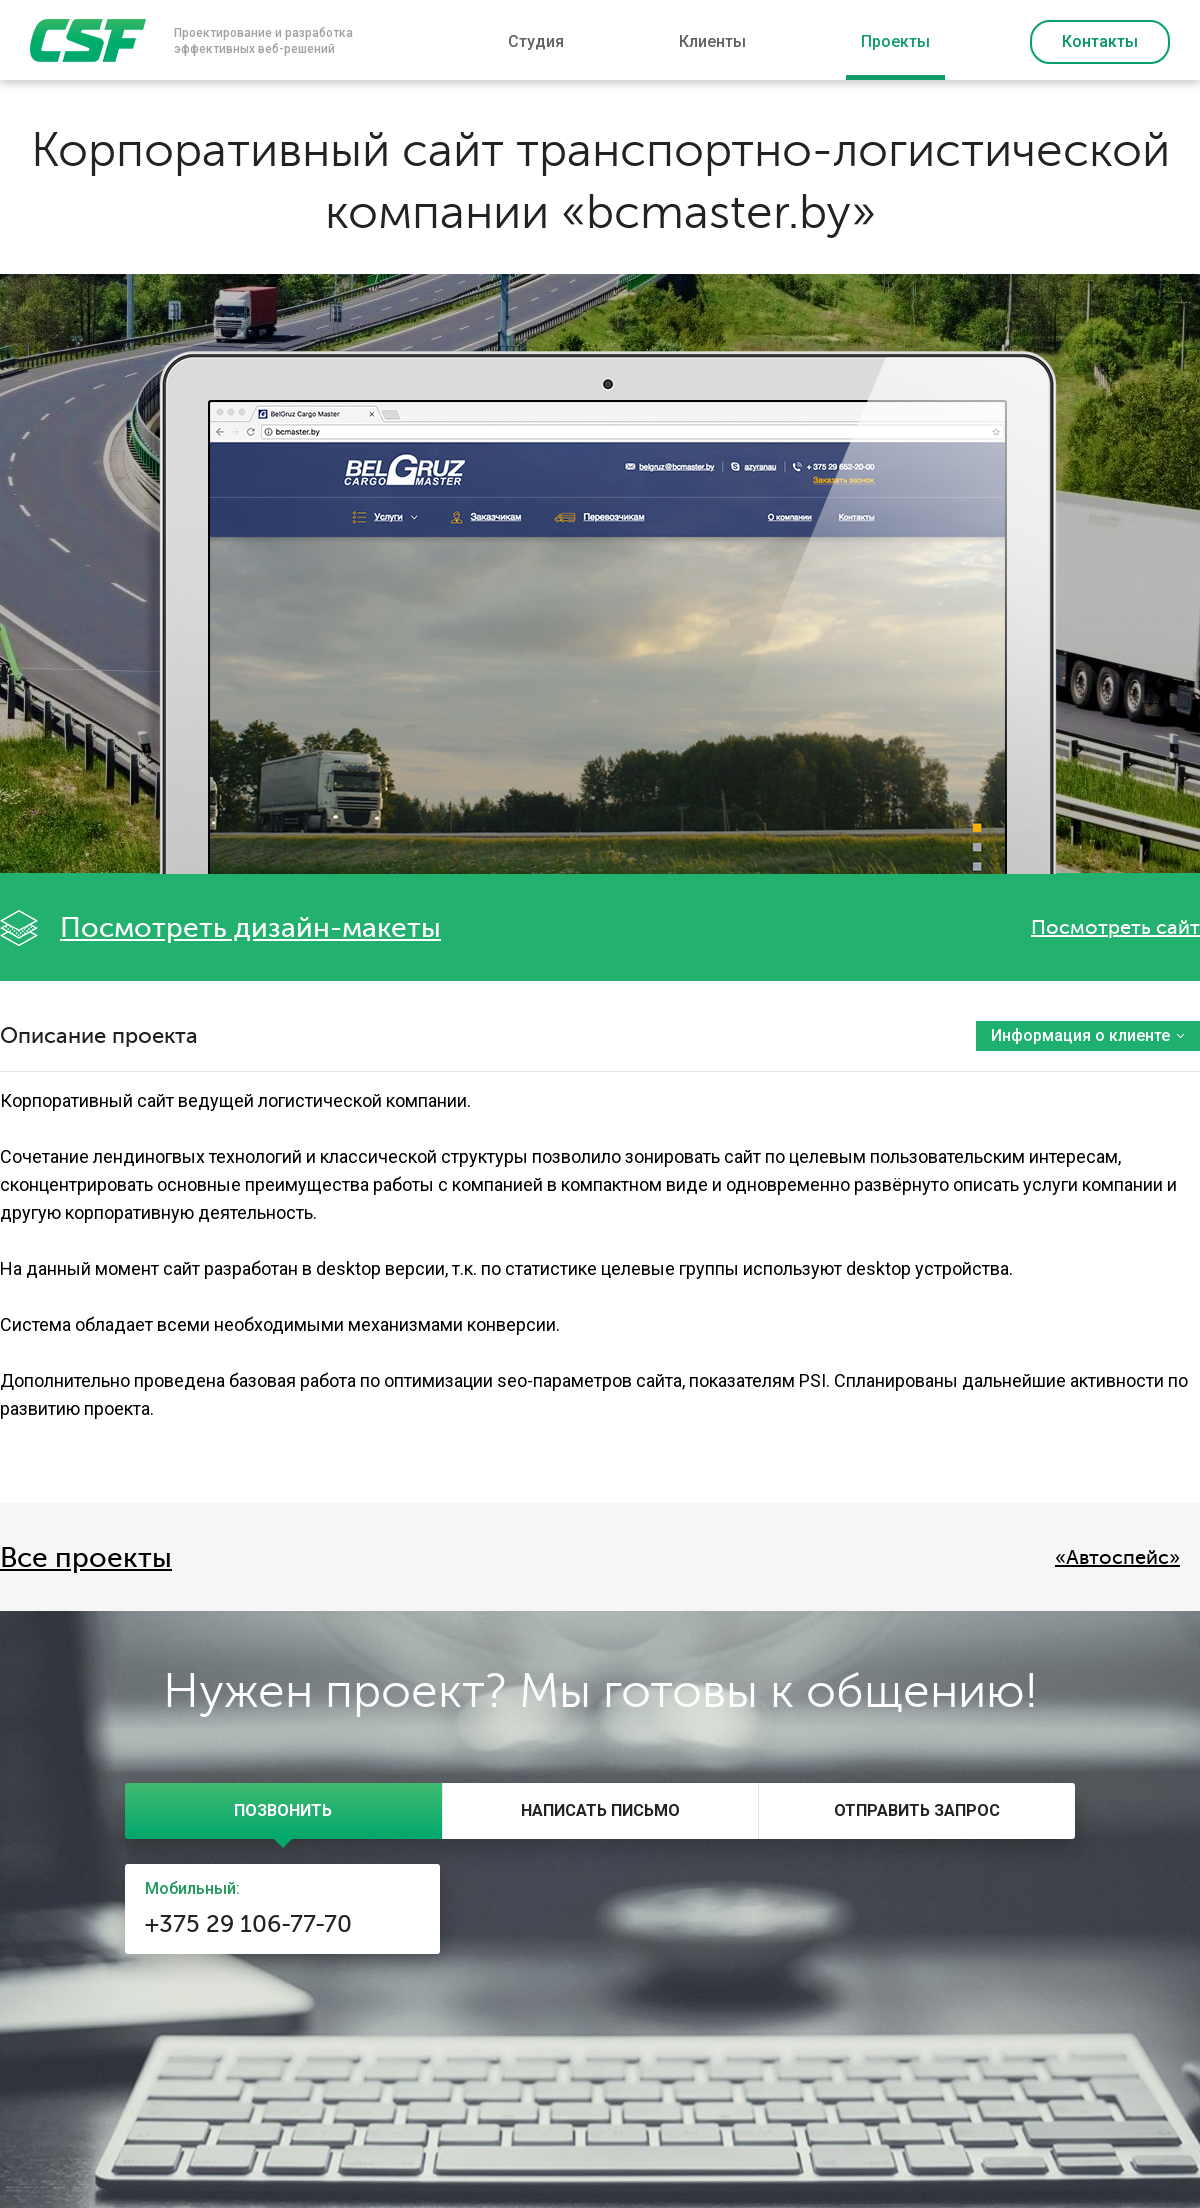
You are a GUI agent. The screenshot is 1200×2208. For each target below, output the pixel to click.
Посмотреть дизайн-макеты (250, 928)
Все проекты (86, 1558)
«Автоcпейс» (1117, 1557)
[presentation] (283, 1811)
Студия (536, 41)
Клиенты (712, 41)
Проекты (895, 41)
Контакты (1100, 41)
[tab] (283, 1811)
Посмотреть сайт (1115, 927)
- - - -
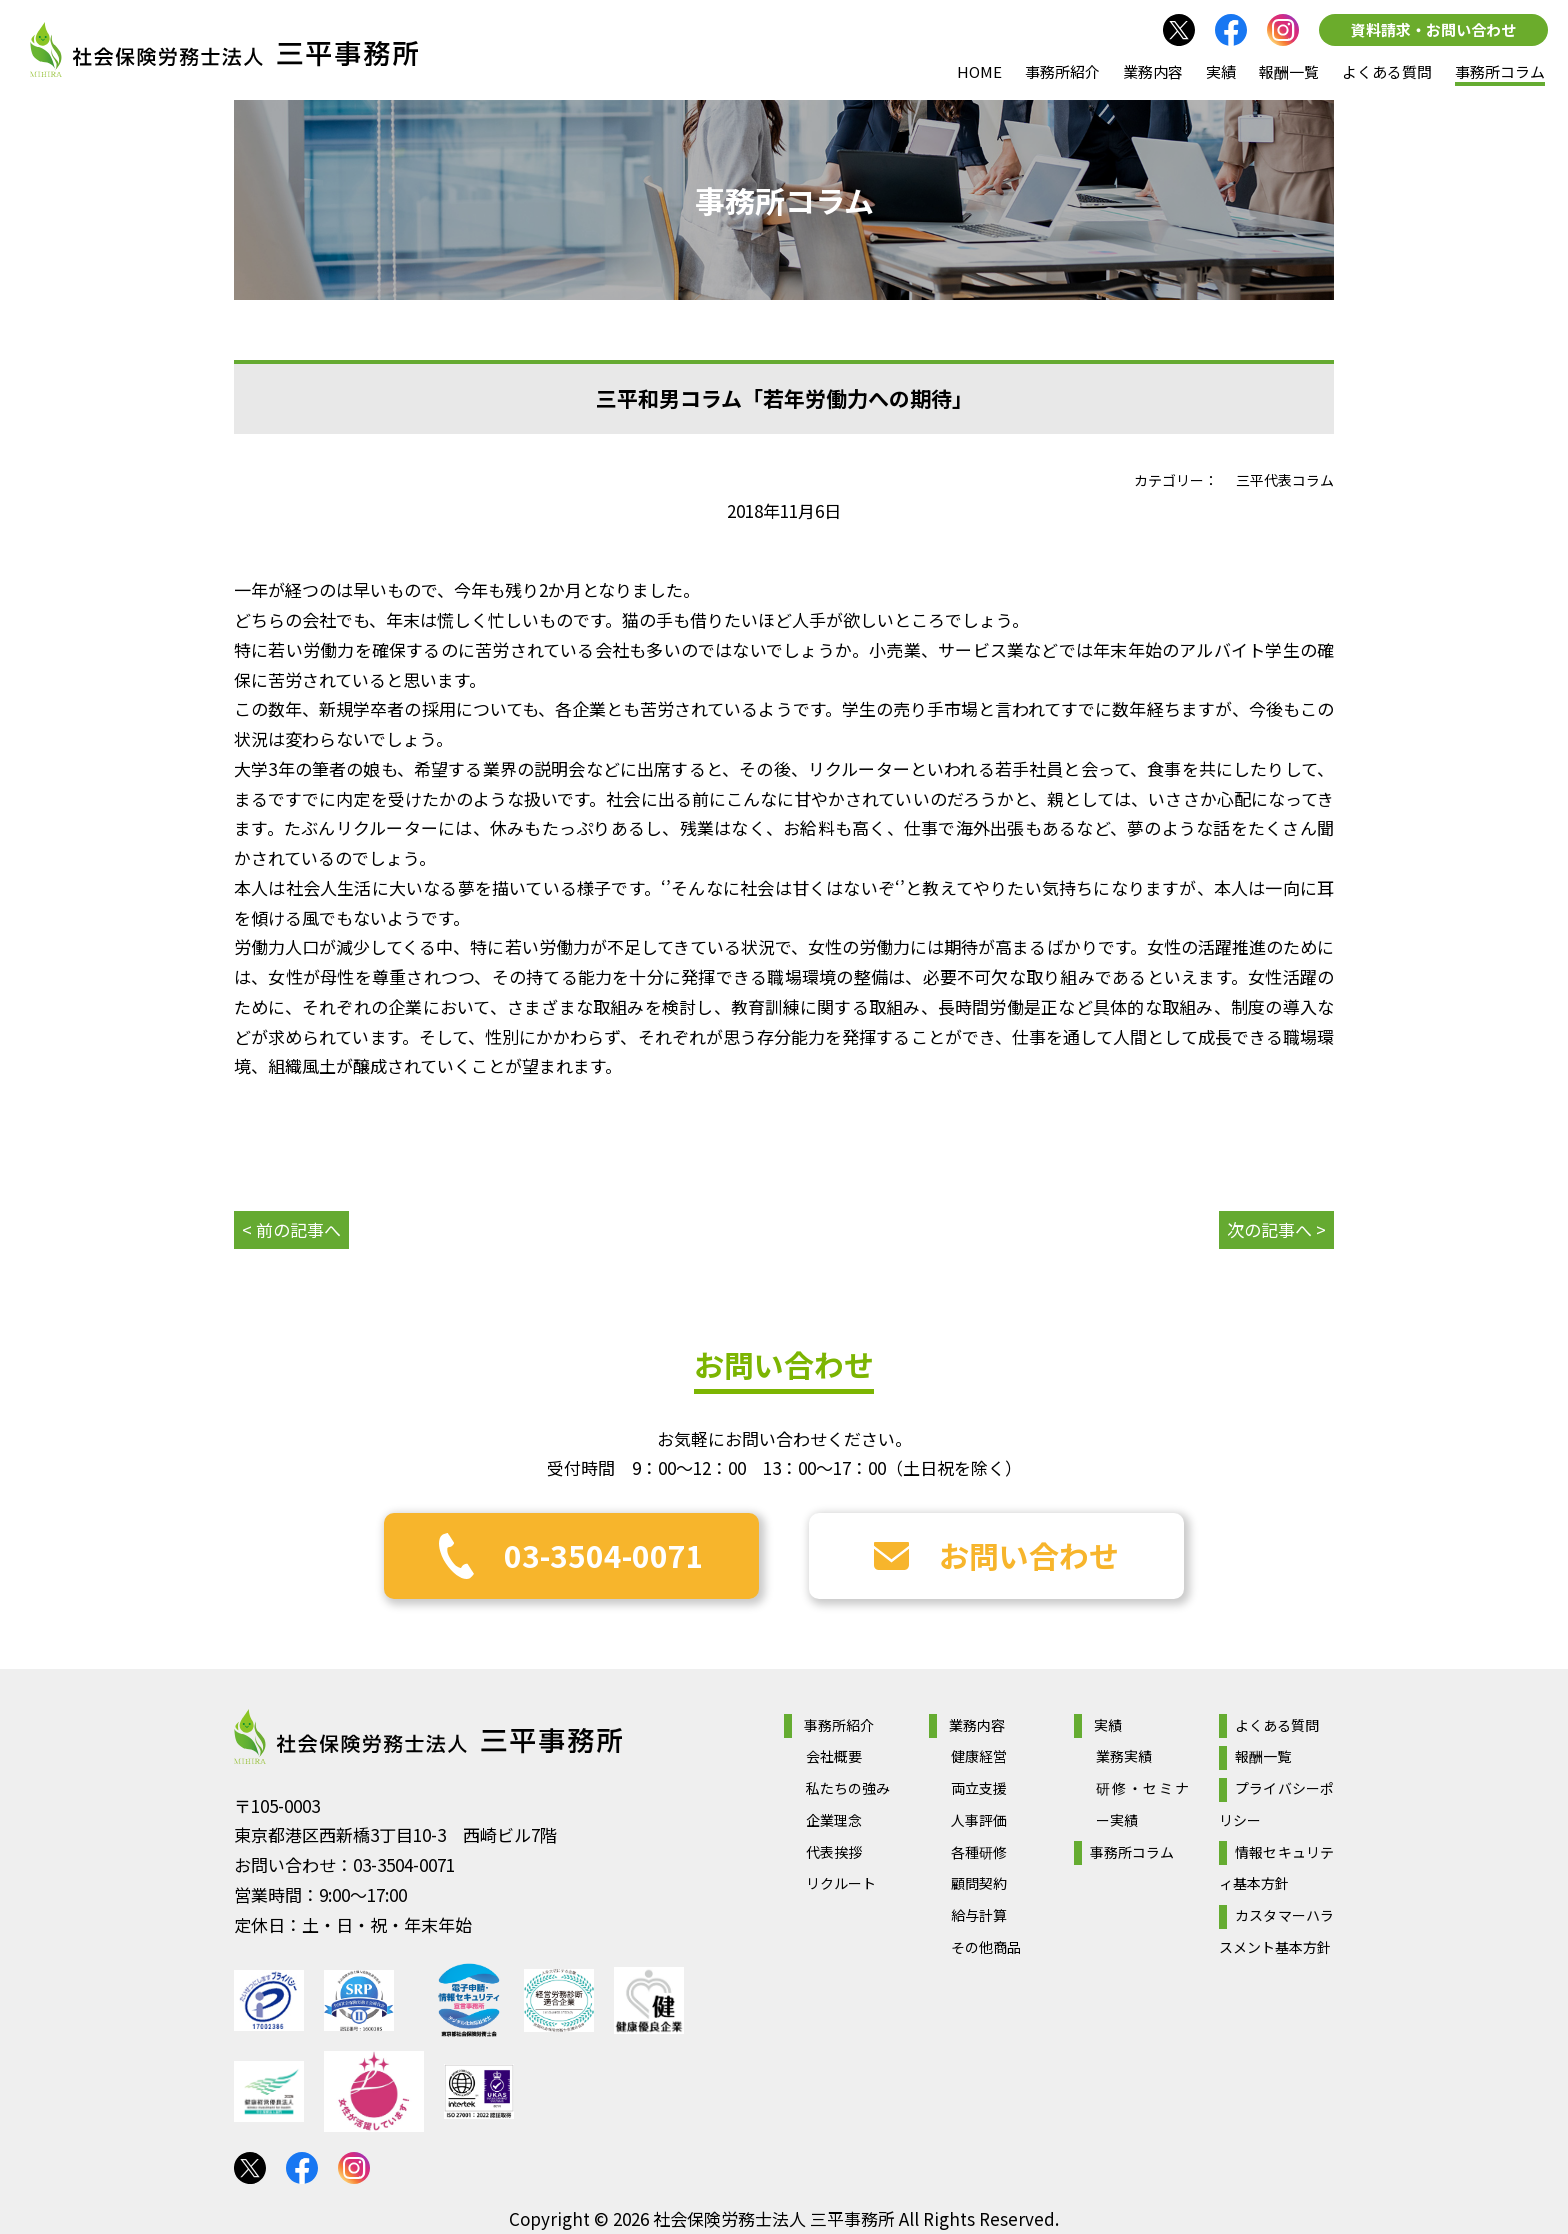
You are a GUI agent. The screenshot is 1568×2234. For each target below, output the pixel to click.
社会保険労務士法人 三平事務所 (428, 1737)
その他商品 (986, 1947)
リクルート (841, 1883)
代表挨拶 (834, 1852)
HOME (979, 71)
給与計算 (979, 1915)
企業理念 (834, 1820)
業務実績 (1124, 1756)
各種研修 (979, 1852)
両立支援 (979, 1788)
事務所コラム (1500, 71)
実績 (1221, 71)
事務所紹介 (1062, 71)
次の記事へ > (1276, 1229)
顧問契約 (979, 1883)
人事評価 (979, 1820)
- - - -
→ **EXERCISE DIRECTIONS**: Write out exactly the lines that fall from the line with "You are a GUI agent. The screenshot is 1200×2208." to the line with "Контакты (1100, 41)" in the records above, keeping both ends.

→ **YOUR SOLUTION**:
You are a GUI agent. The screenshot is 1200×2208. For each target below, output the pixel to click.
Посмотреть дизайн-макеты (250, 928)
Все проекты (86, 1558)
«Автоcпейс» (1117, 1557)
[presentation] (283, 1811)
Студия (536, 41)
Клиенты (712, 41)
Проекты (895, 41)
Контакты (1100, 41)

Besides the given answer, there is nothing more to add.